Nemotron Omni ViT Runner#

class NemotronOmniViTRunner : public trt_edgellm::rt::MultimodalRunner#

Runner for Nemotron-Omni RADIO vision encoder.

Handles preprocessing and inference for the RADIO ViT encoder used in Nemotron-Omni multimodal models. Images are tiled to an aspect-ratio-matched grid within the per-image tile budget, with a thumbnail appended when the grid produces more than one tile.

Public Functions

NemotronOmniViTRunner(
std::string const &engineDir,
cudaStream_t stream
)#

Constructor for NemotronOmniViTRunner.

Parameters:
  • engineDir[in] Directory containing the TensorRT engine files

  • stream[in] CUDA stream for execution

Throws:
  • std::runtime_error – if engineDir does not contain valid engine files

  • std::runtime_error – if buffer allocation fails

  • std::runtime_error – if a CUDA error occurs

~NemotronOmniViTRunner() noexcept = default#
virtual bool preprocess(
rt::LLMGenerationRequest const &request,
std::vector<std::vector<int32_t>> &batchedInputIds,
tokenizer::Tokenizer const *tokenizer,
rt::Tensor &ropeRotaryCosSinDevice,
cudaStream_t stream,
bool imageOnly = false
) noexcept override#

Preprocess multimodal input including images and text.

Parameters:
  • request[in] LLM generation request containing images and text

  • batchedInputIds[inout] Batched input token IDs after preprocessing

  • tokenizer[in] Tokenizer for text processing

  • ropeRotaryCosSinDevice[inout] RoPE rotary position encoding cache (unused by this model)

  • stream[in] CUDA stream for execution

Returns:

True if preprocessing succeeded, false otherwise

virtual bool infer(cudaStream_t stream) noexcept override#

Run inference on the vision encoder.

Parameters:

stream[in] CUDA stream for execution

Returns:

True if inference succeeded, false otherwise

virtual bool validateAndFillConfig(
std::string const &engineDir
) override#

Validate and load configuration from JSON file.

Parameters:

engineDir[in] Path to engine directory

Returns:

True if configuration is valid and loaded successfully, false otherwise

virtual bool allocateBuffer(cudaStream_t stream) override#

Allocate buffers for inference.

Parameters:

stream[in] CUDA stream for execution

Throws:

std::runtime_error – if a CUDA error occurs

Returns:

True if allocation succeeded, false otherwise

struct NemotronOmniViTConfig#

Configuration for Nemotron-Omni RADIO vision encoder.

Public Members

int64_t maxNumBlocks = {0}#

Maximum number of image tiles (across the batch)

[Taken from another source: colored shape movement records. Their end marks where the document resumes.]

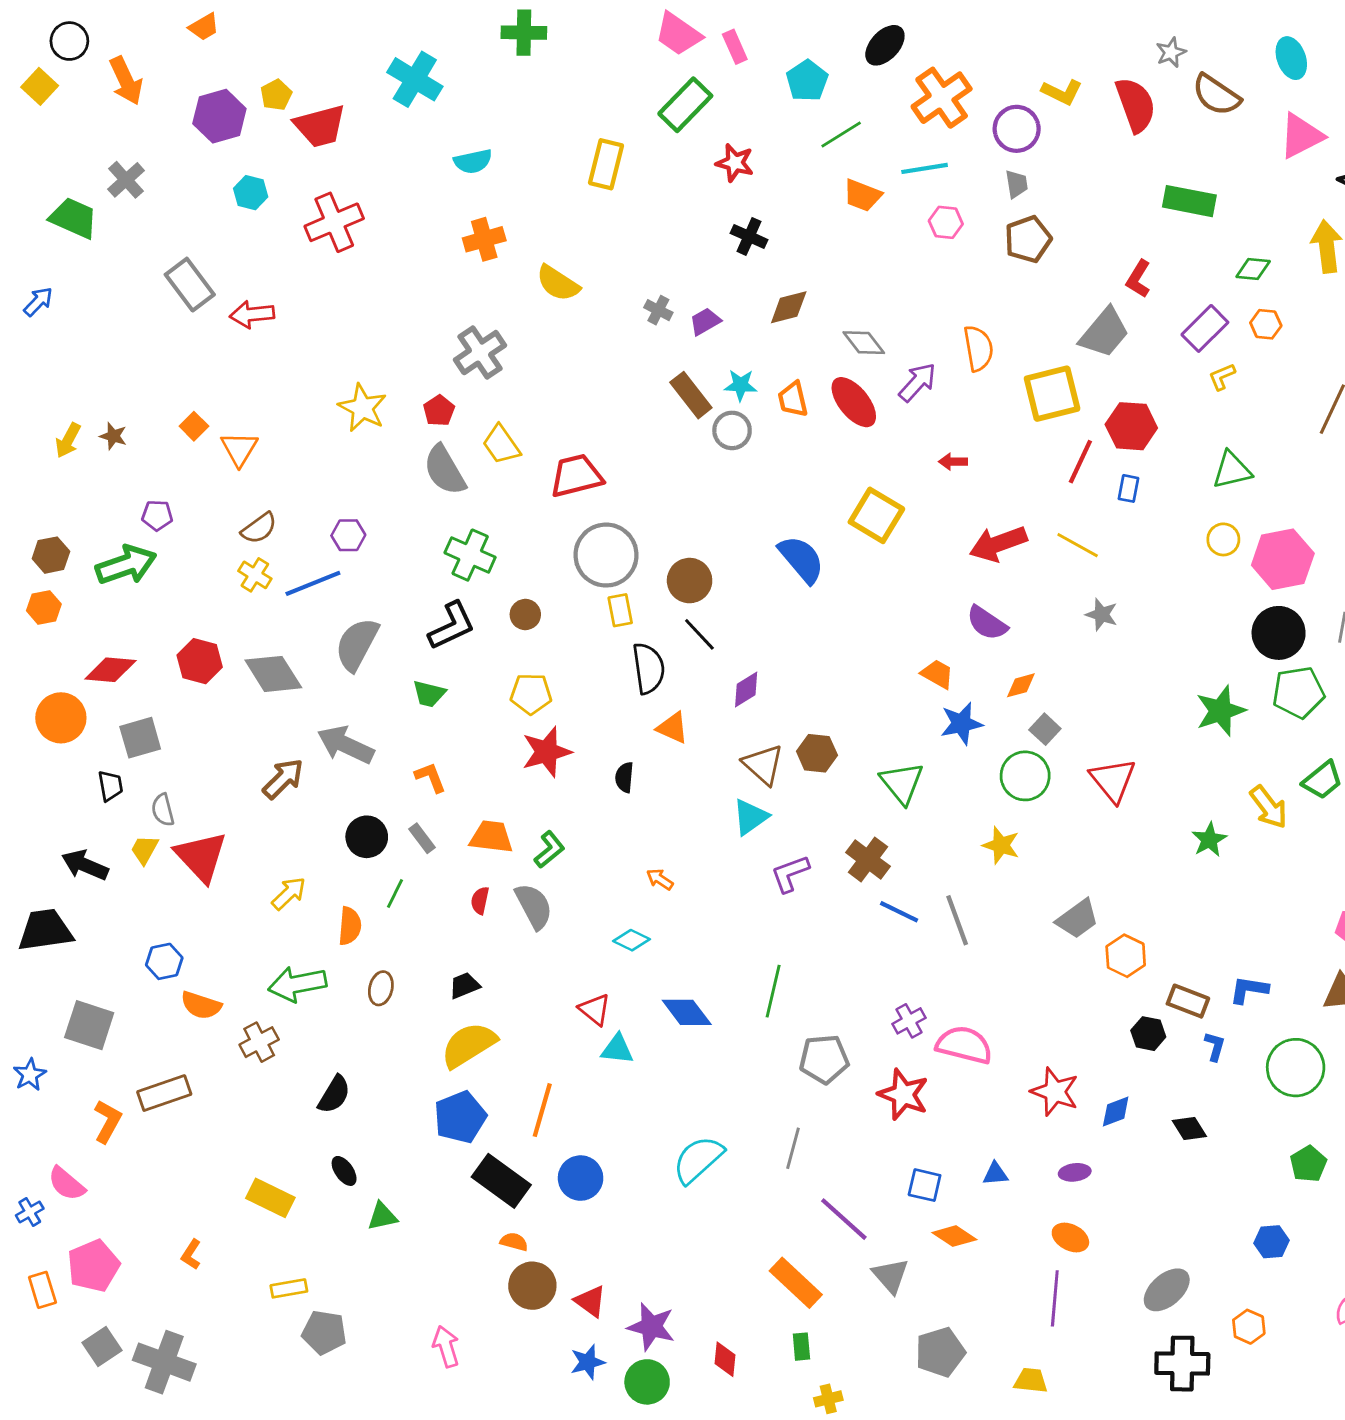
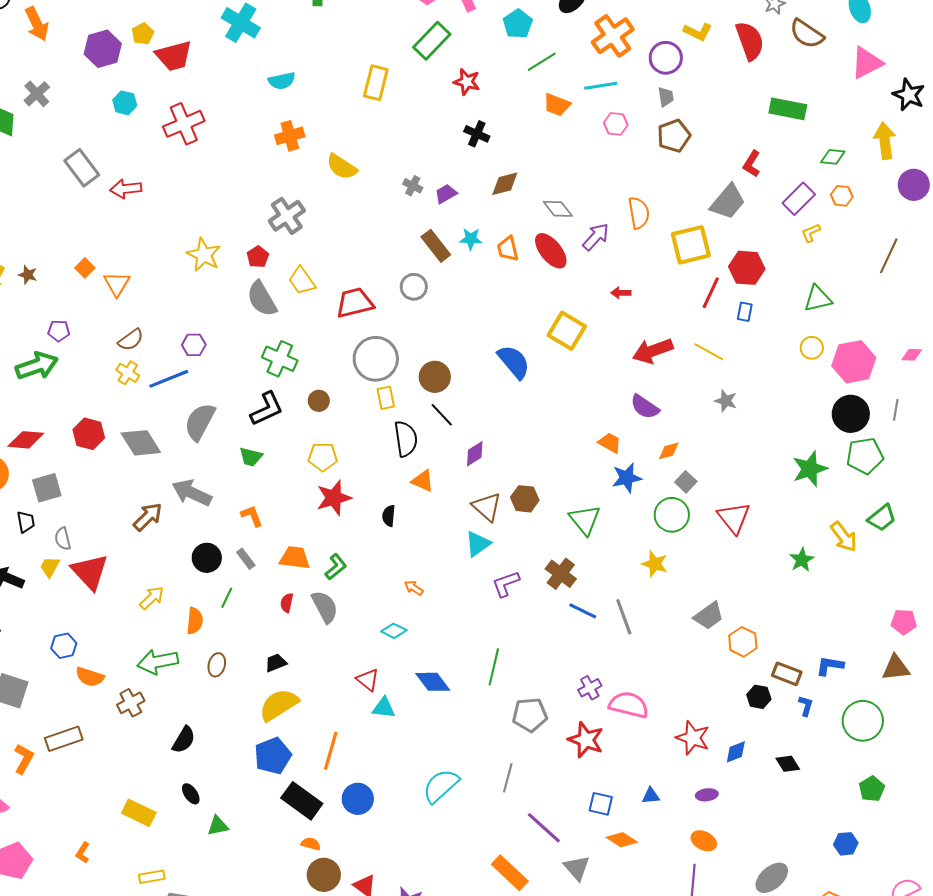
gray circle: (732, 430) -> (414, 287), moved

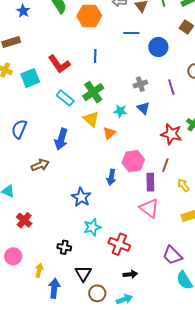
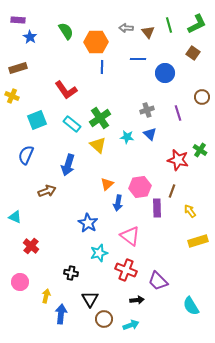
blue line: (95, 56) -> (102, 67), moved
cyan square: (30, 78) -> (37, 120), moved
orange triangle: (109, 133) -> (107, 184), moved
pink triangle: (149, 208) -> (130, 236), moved
purple trapezoid: (172, 255) -> (158, 281), moved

int64_t minNumBlocks = {0}#

Minimum number of image tiles (across the batch)

int64_t numChannels = {3}#

Number of image channels (RGB)

int64_t outHiddenSize = {0}#

Output hidden dimension (LLM hidden size)

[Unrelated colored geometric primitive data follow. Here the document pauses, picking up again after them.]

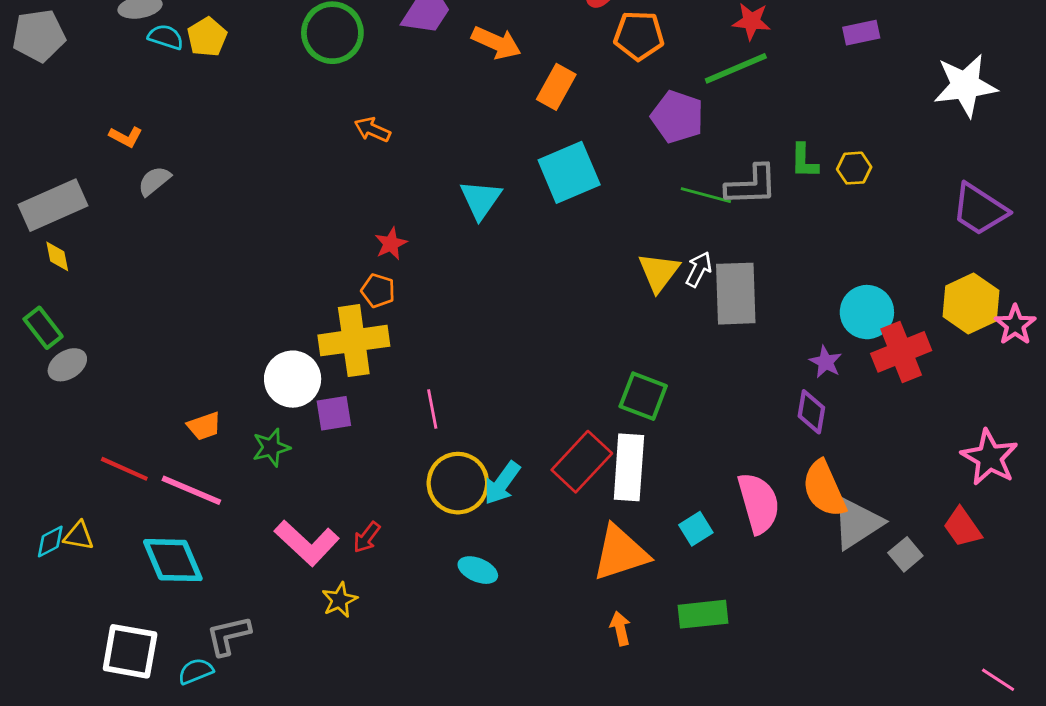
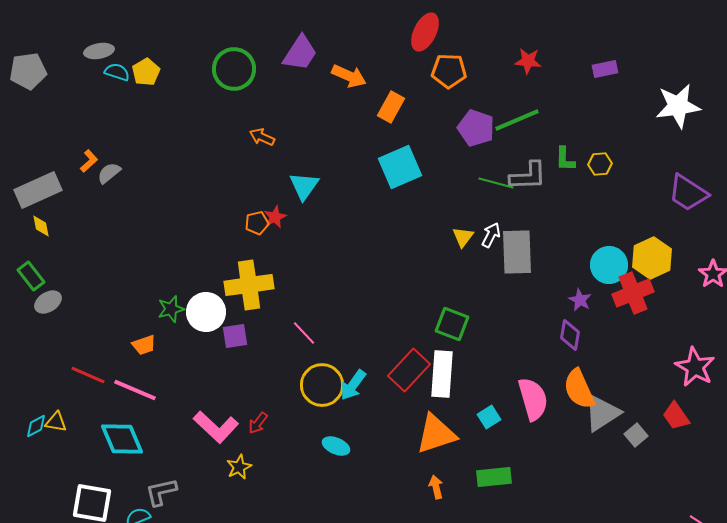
green line: (736, 68) -> (517, 120), moved
orange L-shape: (126, 137) -> (89, 161), moved, turned -70
cyan triangle: (481, 199) -> (304, 186), moved
yellow triangle: (659, 272) -> (463, 237), size x0.7
orange pentagon: (378, 291) -> (257, 223), moved, turned -30
yellow hexagon: (971, 303) -> (652, 258), moved
pink line: (432, 409) -> (304, 333), turned -32
green star: (271, 447) -> (171, 309), moved

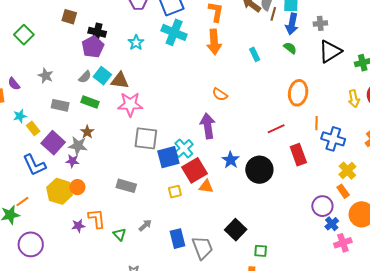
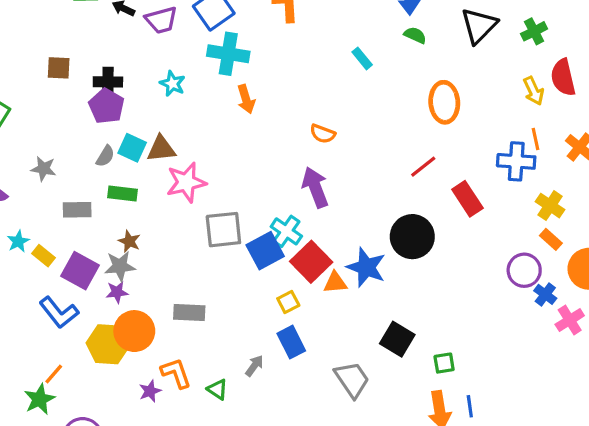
orange arrow: (214, 42) -> (246, 99), moved, size x0.7
orange line: (317, 123) -> (535, 139), moved
blue star: (231, 160) -> (366, 267), moved, size x1.4
gray rectangle: (126, 186) -> (189, 313), moved
orange circle: (77, 187) -> (134, 331), size x1.6
blue rectangle: (178, 239) -> (291, 342), moved

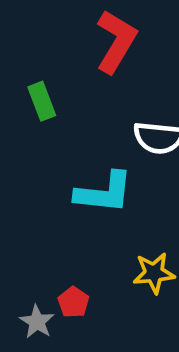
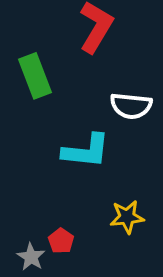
green rectangle: (42, 101) -> (35, 76), size x1.4

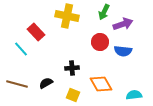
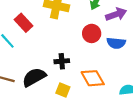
black semicircle: (46, 83) -> (34, 77), size x1.6

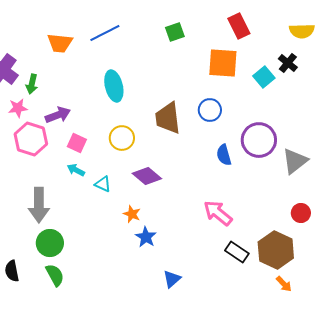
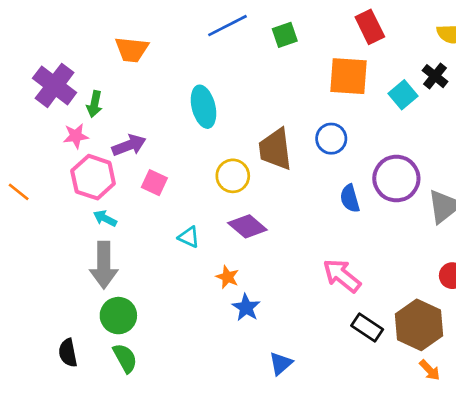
blue line: (105, 33) -> (227, 26), moved
yellow circle: (122, 138) -> (233, 176), moved
cyan arrow: (76, 170) -> (105, 218), moved

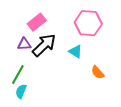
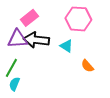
purple triangle: (24, 44) -> (17, 39), size x1.5
black arrow: (44, 45) -> (36, 40), turned -130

int64_t blockImageSizeH = {0}#

Image height per tile (preferred_resolution)

int64_t blockImageSizeW = {0}#

Image width per tile (preferred_resolution)

int64_t tokensPerBlock = {256}#

Tokens per tile after pixel shuffle.

int32_t vocabSize = {0}#

Vocabulary size (image token ID offset)

int32_t imgContextTokenId = {18}#

Image context token ID.

int32_t imgStartTokenId = {0}#

Image start token ID.

int32_t imgEndTokenId = {0}#

Image end token ID.

std::array<float, 3> imageMean = {{0.5F, 0.5F, 0.5F}}#

Image normalization mean.

std::array<float, 3> imageStd = {{0.5F, 0.5F, 0.5F}}#

Image normalization std.

int64_t minImageTokensPerImage = {0}#

Minimum image tokens generated by each image. Used for resizing.

int64_t maxImageTokensPerImage = {0}#

Maximum image tokens generated by each image. Used for resizing.